● PROBLEM DETAILS
Output every line below without omitting or altering anything.
+++ EXTRACTED RECORDS
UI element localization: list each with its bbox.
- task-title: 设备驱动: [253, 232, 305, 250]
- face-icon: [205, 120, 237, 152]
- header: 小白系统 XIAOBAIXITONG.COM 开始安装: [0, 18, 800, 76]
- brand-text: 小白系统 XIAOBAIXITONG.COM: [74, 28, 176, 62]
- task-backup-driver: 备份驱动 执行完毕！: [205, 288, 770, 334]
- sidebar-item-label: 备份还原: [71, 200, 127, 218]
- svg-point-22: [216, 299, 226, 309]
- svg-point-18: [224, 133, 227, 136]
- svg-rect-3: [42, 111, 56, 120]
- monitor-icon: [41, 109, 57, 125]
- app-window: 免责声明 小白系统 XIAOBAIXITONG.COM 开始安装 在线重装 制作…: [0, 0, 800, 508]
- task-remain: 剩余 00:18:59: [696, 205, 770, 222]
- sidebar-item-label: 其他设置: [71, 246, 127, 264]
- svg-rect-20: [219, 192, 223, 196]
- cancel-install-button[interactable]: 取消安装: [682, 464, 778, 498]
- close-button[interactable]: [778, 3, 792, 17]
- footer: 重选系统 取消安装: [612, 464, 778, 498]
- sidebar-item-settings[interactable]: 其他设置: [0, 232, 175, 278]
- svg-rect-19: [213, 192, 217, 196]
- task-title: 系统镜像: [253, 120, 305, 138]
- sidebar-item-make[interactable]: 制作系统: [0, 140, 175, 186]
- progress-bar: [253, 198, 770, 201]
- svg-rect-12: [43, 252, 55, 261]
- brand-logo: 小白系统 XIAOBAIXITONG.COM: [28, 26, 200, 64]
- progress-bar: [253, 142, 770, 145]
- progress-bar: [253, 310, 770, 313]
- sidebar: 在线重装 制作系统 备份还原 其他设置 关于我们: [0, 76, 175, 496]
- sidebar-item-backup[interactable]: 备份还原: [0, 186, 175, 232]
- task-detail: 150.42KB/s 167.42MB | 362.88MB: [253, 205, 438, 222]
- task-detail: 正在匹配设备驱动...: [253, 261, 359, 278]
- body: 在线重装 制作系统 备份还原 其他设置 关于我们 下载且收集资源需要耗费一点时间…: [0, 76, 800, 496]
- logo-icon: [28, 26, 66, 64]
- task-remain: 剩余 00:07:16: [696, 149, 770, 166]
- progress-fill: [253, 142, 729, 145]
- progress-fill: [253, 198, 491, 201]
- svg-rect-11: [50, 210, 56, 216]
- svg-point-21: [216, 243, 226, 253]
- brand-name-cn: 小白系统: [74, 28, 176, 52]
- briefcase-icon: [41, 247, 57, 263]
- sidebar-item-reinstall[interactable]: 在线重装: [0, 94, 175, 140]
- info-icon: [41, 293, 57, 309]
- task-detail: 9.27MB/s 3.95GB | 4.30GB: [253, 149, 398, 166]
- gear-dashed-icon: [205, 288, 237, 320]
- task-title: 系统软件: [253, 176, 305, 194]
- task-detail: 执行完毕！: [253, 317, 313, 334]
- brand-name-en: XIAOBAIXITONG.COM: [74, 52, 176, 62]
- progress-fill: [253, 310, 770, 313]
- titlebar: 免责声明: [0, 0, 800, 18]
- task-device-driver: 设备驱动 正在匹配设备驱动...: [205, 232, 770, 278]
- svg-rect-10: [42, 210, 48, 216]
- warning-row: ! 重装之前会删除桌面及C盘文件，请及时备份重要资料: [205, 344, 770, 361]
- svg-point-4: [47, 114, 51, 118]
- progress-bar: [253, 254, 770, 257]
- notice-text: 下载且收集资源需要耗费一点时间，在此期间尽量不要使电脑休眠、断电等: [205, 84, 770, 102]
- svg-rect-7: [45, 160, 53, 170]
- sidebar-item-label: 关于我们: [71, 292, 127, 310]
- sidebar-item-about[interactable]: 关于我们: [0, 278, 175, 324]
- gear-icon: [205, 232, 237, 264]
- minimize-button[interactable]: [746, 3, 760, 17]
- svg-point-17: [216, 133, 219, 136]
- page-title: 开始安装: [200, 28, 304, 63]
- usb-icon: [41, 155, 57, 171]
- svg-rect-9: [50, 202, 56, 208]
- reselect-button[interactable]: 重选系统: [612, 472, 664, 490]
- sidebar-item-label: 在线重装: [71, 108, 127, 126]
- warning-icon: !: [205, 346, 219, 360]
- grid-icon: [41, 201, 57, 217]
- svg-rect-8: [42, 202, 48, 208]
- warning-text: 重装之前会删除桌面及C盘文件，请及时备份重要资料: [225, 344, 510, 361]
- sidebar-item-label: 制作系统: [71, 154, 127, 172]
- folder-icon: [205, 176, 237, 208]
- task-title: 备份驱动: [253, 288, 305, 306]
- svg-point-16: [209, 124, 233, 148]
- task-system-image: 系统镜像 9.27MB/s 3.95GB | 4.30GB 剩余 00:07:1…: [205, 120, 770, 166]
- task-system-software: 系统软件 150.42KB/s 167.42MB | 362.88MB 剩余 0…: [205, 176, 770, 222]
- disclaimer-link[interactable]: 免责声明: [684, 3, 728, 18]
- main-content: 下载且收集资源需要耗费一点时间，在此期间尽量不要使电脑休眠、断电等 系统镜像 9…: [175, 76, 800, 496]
++++++
● ANSWER SPACE
UI element localization: list each with its bbox.
- task-title: 设备驱动: [253, 232, 305, 250]
- face-icon: [205, 120, 237, 152]
- header: 小白系统 XIAOBAIXITONG.COM 开始安装: [0, 18, 800, 76]
- brand-text: 小白系统 XIAOBAIXITONG.COM: [74, 28, 176, 62]
- task-backup-driver: 备份驱动 执行完毕！: [205, 288, 770, 334]
- sidebar-item-label: 备份还原: [71, 200, 127, 218]
- svg-point-22: [216, 299, 226, 309]
- svg-point-18: [224, 133, 227, 136]
- svg-rect-3: [42, 111, 56, 120]
- monitor-icon: [41, 109, 57, 125]
- app-window: 免责声明 小白系统 XIAOBAIXITONG.COM 开始安装 在线重装 制作…: [0, 0, 800, 508]
- task-remain: 剩余 00:18:59: [696, 205, 770, 222]
- sidebar-item-label: 其他设置: [71, 246, 127, 264]
- svg-rect-20: [219, 192, 223, 196]
- cancel-install-button[interactable]: 取消安装: [682, 464, 778, 498]
- close-button[interactable]: [778, 3, 792, 17]
- footer: 重选系统 取消安装: [612, 464, 778, 498]
- sidebar-item-settings[interactable]: 其他设置: [0, 232, 175, 278]
- svg-rect-19: [213, 192, 217, 196]
- task-title: 系统镜像: [253, 120, 305, 138]
- sidebar-item-make[interactable]: 制作系统: [0, 140, 175, 186]
- progress-bar: [253, 198, 770, 201]
- svg-rect-12: [43, 252, 55, 261]
- brand-logo: 小白系统 XIAOBAIXITONG.COM: [28, 26, 200, 64]
- progress-bar: [253, 142, 770, 145]
- progress-bar: [253, 310, 770, 313]
- sidebar: 在线重装 制作系统 备份还原 其他设置 关于我们: [0, 76, 175, 496]
- sidebar-item-backup[interactable]: 备份还原: [0, 186, 175, 232]
- task-detail: 150.42KB/s 167.42MB | 362.88MB: [253, 205, 438, 222]
- task-detail: 正在匹配设备驱动...: [253, 261, 359, 278]
- body: 在线重装 制作系统 备份还原 其他设置 关于我们 下载且收集资源需要耗费一点时间…: [0, 76, 800, 496]
- logo-icon: [28, 26, 66, 64]
- task-remain: 剩余 00:07:16: [696, 149, 770, 166]
- progress-fill: [253, 142, 729, 145]
- progress-fill: [253, 198, 491, 201]
- svg-rect-11: [50, 210, 56, 216]
- svg-point-21: [216, 243, 226, 253]
- brand-name-cn: 小白系统: [74, 28, 176, 52]
- briefcase-icon: [41, 247, 57, 263]
- sidebar-item-reinstall[interactable]: 在线重装: [0, 94, 175, 140]
- info-icon: [41, 293, 57, 309]
- task-detail: 9.27MB/s 3.95GB | 4.30GB: [253, 149, 398, 166]
- gear-dashed-icon: [205, 288, 237, 320]
- task-title: 系统软件: [253, 176, 305, 194]
- task-detail: 执行完毕！: [253, 317, 313, 334]
- brand-name-en: XIAOBAIXITONG.COM: [74, 52, 176, 62]
- progress-fill: [253, 310, 770, 313]
- titlebar: 免责声明: [0, 0, 800, 18]
- task-device-driver: 设备驱动 正在匹配设备驱动...: [205, 232, 770, 278]
- svg-rect-10: [42, 210, 48, 216]
- warning-row: ! 重装之前会删除桌面及C盘文件，请及时备份重要资料: [205, 344, 770, 361]
- svg-point-4: [47, 114, 51, 118]
- progress-bar: [253, 254, 770, 257]
- notice-text: 下载且收集资源需要耗费一点时间，在此期间尽量不要使电脑休眠、断电等: [205, 84, 770, 102]
- svg-rect-7: [45, 160, 53, 170]
- sidebar-item-label: 关于我们: [71, 292, 127, 310]
- sidebar-item-about[interactable]: 关于我们: [0, 278, 175, 324]
- gear-icon: [205, 232, 237, 264]
- minimize-button[interactable]: [746, 3, 760, 17]
- svg-point-17: [216, 133, 219, 136]
- page-title: 开始安装: [200, 28, 304, 63]
- usb-icon: [41, 155, 57, 171]
- svg-rect-9: [50, 202, 56, 208]
- reselect-button[interactable]: 重选系统: [612, 472, 664, 490]
- sidebar-item-label: 在线重装: [71, 108, 127, 126]
- warning-icon: !: [205, 346, 219, 360]
- grid-icon: [41, 201, 57, 217]
- svg-rect-8: [42, 202, 48, 208]
- warning-text: 重装之前会删除桌面及C盘文件，请及时备份重要资料: [225, 344, 510, 361]
- sidebar-item-label: 制作系统: [71, 154, 127, 172]
- folder-icon: [205, 176, 237, 208]
- task-title: 备份驱动: [253, 288, 305, 306]
- svg-point-16: [209, 124, 233, 148]
- task-system-image: 系统镜像 9.27MB/s 3.95GB | 4.30GB 剩余 00:07:1…: [205, 120, 770, 166]
- task-system-software: 系统软件 150.42KB/s 167.42MB | 362.88MB 剩余 0…: [205, 176, 770, 222]
- disclaimer-link[interactable]: 免责声明: [684, 3, 728, 18]
- main-content: 下载且收集资源需要耗费一点时间，在此期间尽量不要使电脑休眠、断电等 系统镜像 9…: [175, 76, 800, 496]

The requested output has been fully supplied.